DIRECTIONS FOR THIS TASK: Your answer should be the lines below from the one with "corruption networks and favoritism" to the one with "Our objective is", both included, given again exactly and with nothing added.

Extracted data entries

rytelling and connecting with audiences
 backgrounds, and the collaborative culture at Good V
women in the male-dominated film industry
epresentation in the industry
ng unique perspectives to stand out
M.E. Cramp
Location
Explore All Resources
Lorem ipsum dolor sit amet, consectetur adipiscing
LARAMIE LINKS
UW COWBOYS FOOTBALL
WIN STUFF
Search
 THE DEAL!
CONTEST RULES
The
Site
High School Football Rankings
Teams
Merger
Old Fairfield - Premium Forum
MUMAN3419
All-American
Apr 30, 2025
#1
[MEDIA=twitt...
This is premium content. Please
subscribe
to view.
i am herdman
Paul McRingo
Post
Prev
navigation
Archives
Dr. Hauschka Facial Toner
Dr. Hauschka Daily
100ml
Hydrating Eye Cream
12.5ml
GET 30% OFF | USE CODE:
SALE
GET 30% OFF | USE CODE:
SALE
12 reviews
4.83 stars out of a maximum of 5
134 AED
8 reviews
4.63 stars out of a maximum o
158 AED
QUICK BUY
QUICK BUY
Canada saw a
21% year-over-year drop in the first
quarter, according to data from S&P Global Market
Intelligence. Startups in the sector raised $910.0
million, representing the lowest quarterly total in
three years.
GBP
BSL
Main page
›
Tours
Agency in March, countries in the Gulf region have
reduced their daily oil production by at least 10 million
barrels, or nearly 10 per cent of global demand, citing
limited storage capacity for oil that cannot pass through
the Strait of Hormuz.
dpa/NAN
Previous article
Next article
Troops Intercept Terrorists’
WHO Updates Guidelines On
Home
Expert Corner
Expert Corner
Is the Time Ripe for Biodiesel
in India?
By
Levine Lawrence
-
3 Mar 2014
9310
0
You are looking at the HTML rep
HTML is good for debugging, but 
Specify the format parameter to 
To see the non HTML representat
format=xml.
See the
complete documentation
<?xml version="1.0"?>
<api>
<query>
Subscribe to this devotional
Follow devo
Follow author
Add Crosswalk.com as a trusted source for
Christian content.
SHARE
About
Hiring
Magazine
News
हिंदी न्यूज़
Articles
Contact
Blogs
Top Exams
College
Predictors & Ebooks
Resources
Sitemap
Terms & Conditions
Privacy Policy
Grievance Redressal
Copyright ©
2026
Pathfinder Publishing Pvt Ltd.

...

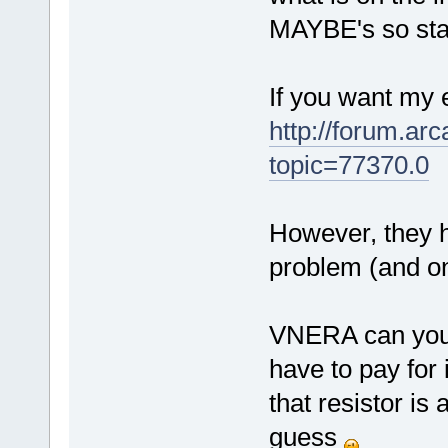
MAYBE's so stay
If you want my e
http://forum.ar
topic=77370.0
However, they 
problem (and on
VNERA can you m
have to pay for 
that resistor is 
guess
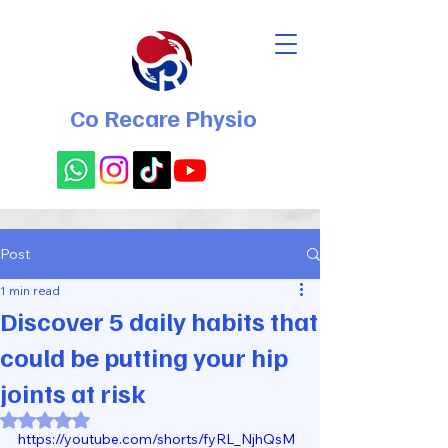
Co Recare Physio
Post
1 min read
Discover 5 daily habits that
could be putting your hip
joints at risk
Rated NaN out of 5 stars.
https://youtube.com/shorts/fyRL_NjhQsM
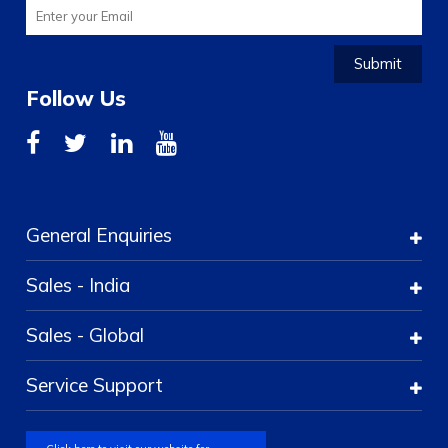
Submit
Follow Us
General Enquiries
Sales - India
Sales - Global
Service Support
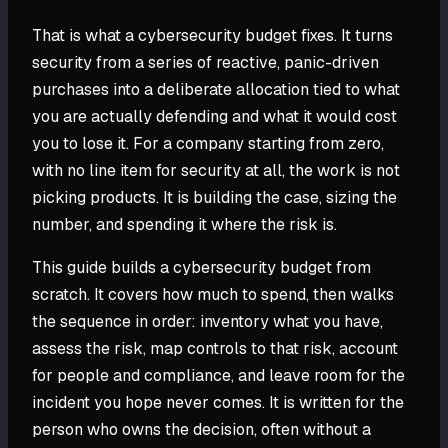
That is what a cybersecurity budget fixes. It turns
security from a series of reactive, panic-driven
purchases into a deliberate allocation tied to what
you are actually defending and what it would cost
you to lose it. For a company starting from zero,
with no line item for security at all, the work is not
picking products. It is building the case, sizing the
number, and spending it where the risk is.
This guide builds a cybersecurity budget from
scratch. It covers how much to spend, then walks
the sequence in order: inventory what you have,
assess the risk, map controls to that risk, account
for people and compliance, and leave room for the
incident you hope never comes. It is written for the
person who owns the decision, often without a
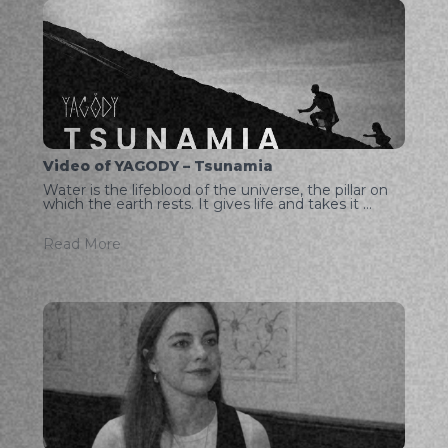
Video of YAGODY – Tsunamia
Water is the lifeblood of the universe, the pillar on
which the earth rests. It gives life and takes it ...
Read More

---

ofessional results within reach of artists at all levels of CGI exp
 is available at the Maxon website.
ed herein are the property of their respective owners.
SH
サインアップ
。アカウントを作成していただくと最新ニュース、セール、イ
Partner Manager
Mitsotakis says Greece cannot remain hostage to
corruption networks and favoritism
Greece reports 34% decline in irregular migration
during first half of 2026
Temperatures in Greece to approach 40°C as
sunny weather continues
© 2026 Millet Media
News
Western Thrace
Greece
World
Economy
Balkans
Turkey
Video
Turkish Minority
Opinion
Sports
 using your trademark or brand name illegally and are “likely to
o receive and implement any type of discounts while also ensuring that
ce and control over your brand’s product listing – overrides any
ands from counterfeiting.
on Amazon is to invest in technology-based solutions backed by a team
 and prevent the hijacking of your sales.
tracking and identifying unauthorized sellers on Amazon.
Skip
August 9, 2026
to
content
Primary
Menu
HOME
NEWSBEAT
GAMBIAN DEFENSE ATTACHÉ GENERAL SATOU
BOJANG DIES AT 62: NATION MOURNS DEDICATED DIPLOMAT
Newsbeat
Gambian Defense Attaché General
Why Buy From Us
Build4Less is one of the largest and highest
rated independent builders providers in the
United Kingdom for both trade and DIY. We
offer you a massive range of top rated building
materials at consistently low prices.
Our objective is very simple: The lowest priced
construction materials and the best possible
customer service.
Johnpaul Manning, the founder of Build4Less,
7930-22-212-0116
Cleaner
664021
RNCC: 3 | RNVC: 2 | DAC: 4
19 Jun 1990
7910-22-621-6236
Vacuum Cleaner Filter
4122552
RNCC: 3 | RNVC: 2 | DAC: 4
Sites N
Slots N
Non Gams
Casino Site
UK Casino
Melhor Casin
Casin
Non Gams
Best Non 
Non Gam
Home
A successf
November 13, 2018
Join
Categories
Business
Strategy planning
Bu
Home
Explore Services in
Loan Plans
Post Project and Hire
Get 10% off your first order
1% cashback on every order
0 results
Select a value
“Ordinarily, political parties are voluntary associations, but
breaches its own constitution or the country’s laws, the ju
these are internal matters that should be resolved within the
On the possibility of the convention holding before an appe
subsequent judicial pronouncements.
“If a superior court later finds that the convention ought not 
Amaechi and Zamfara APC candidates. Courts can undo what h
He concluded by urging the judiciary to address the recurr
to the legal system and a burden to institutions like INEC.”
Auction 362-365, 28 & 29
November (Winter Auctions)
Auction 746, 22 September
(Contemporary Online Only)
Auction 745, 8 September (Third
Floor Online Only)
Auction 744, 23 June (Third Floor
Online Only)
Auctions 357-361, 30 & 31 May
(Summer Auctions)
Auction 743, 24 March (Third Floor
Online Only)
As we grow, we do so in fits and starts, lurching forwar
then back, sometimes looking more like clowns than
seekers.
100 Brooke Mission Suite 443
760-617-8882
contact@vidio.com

EXERCISE RESPONSE:
corruption networks and favoritism
Greece reports 34% decline in irregular migration
during first half of 2026
Temperatures in Greece to approach 40°C as
sunny weather continues
© 2026 Millet Media
News
Western Thrace
Greece
World
Economy
Balkans
Turkey
Video
Turkish Minority
Opinion
Sports
 using your trademark or brand name illegally and are “likely to
o receive and implement any type of discounts while also ensuring that
ce and control over your brand’s product listing – overrides any
ands from counterfeiting.
on Amazon is to invest in technology-based solutions backed by a team
 and prevent the hijacking of your sales.
tracking and identifying unauthorized sellers on Amazon.
Skip
August 9, 2026
to
content
Primary
Menu
HOME
NEWSBEAT
GAMBIAN DEFENSE ATTACHÉ GENERAL SATOU
BOJANG DIES AT 62: NATION MOURNS DEDICATED DIPLOMAT
Newsbeat
Gambian Defense Attaché General
Why Buy From Us
Build4Less is one of the largest and highest
rated independent builders providers in the
United Kingdom for both trade and DIY. We
offer you a massive range of top rated building
materials at consistently low prices.
Our objective is very simple: The lowest priced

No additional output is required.